Akibatnya, muncul tanda-tanda penuaan dini dan masalah kesehatan kronis, seperti diabetes, penyakit jantung, stroke, hingga kanker.

Pada situasi ini, Anda mungkin membutuhkan bantuan ekstra untuk memaksimalkan upaya Anda dalam mencapai masa tua yang sehat dan bahagia.

Salah satu cara mengoptimalkan dan menunjang kesehatan tubuh Anda dari dalam adalah dengan mengonsumsi suplemen kesehatan dari jamur obat tradisional, seperti Reishi.

Reishi dan masa tua yang lebih sehat dan bahagia

Reishi (Ganoderma lucidum) sudah menjadi andalan dalam pengobatan tradisional untuk meningkatkan kesehatan dan kualitas hidup seseorang.

Jamur obat ini juga dapat membantu mengatasi berbagai masalah kesehatan, termasuk demam, peradangan, hipertensi, gula darah tinggi, imun tubuh melemah, hingga kanker.

Khasiat Reishi yang paling dicari-cari juga adalah kemampuannya dalam melawan tanda-tanda penuaan dini, di mana sifat antioksidan dari senyawa bioaktifnya mampu menetralisir radikal bebas yang dapat merusak sel DNA Anda.
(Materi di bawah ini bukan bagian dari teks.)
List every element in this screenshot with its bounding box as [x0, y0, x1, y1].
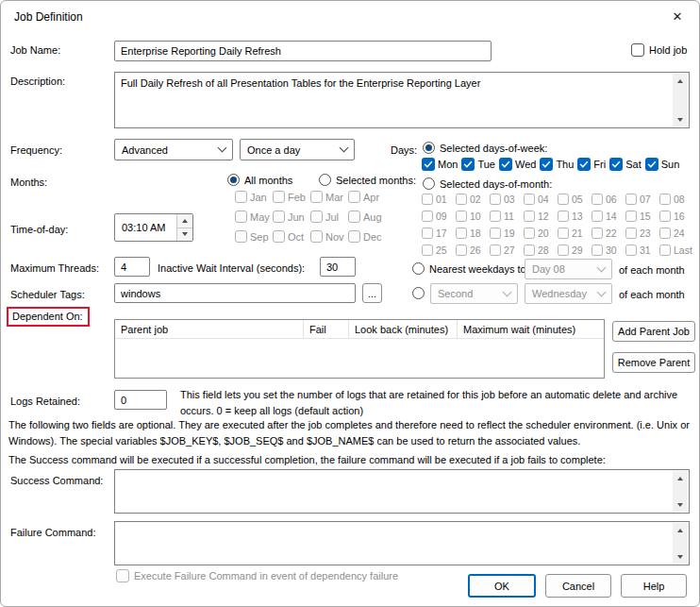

Studi tahun 2017 yang diterbitkan dalam jurnal Aging and Disease menemukan bahwa Ganoderma lucidum mengandung komponen aktif polisakarida, triterpena, peptida, dan peptida polisakarida yang dapat mendukung proses anti-aging.

Selain antioksidan, senyawa bioaktif dalam Reishi juga bersifat imunomodulator dan anti-neurodegenerasi yang mendukung proses penuaan yang lebih sehat.

Inilah mengapa jamur Reishi dapat membantu Anda mencapai hidup yang semakin tua semakin bahagia.